Mieux encore, il a ajouté que le gouvernement s’y prépare en mettant en place une base de données sur les compétences tunisiennes vivant à l’étranger. Cette base objecte d’établir des liens avec les universités, les instituts de recherches et les entreprises économiques où ils travaillent. Yassine Brahim, ministre du Développement et de la Coopération dans le gouvernement Habib Essid déclare à cette époque : «nous sommes en train de préparer un «who’s who» des Tunisiens à l’étranger aux fins de les identifier, d’abord, et de les intégrer, ensuite, dans le circuit économique en tant que potentiels investisseurs». Même les universitaires partagent l’approche du gouvernement.
Un chercheur et maître-assistant de l’enseignement supérieur en sciences économiques à l’Institut supérieur de gestion de Gabès s’exprime à travers une étude-essai intitulée : «La fuite des cerveaux en Tunisie : évolution et effets sur l’économie tunisienne», « Le départ des cadres tunisiens à l’étranger est moins à considérer comme une perte que comme un gain pour la Tunisie».
Il y a aussi les contres
Désormais, il n’y a pas que ceux qui considèrent que le départ des compétences ne pose pas de problème. Pour d’autres parties, cette émigration qualitative prive le pays de précieuses ressources dans lesquelles l’Etat a beaucoup investi.

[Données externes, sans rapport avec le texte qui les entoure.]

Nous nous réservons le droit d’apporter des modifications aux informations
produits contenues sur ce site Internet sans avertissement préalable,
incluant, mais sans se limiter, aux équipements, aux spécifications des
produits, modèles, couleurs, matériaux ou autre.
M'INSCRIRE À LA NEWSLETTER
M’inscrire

La Tunisie consacre à chaque étudiant entre 5 et 10 mille dinars, selon la branche d’études. Une perte qui se compte donc en milliards de dinars du budget investi dans l’éducation. Pire, les meilleurs éléments choisissent de finir leurs études à l’étranger. Un faible pourcentage parmi eux choisit de rentrer en Tunisie.
Khalil Laamiri, secrétaire d’Etat auprès du ministère de l’Enseignement supérieur et de la Recherche scientifique, estime que « Cette fuite des cerveaux est un obstacle pour le développement en Tunisie, car la plupart sont bien formés et sont destinés à occuper des postes de responsabilité». Certains constats poussent à croire que les conséquences sont, pour le moins qu’on puisse dire, désastreuses.

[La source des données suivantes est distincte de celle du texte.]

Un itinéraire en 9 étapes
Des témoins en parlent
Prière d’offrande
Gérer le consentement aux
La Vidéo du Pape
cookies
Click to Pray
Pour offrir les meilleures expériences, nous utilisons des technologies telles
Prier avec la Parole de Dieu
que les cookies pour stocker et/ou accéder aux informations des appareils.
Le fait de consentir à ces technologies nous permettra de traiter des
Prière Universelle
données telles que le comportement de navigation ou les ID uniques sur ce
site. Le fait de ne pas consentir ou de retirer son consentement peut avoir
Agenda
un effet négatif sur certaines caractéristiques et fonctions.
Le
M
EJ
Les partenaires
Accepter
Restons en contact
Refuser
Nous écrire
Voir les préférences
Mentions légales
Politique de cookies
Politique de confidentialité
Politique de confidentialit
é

Ce départ massif a un impact négatif sur la qualité de l’enseignement supérieur et l’avenir des étudiants, puisque un bon nombre d’entre eux manquent de professeurs encadreurs. L’impact négatif est également perceptible à travers la pénurie de médecins dans les hôpitaux publics. En cette ère de globalisation et de prévalence de la règle de l’offre et de la demande, la Tunisie est incapable d’arrêter ce phénomène. Mais l’Etat doit mettre en place des stratégies tendant à sédentariser les compétences du pays et à faire profiter, en priorité, la communauté nationale de leur précieux savoir.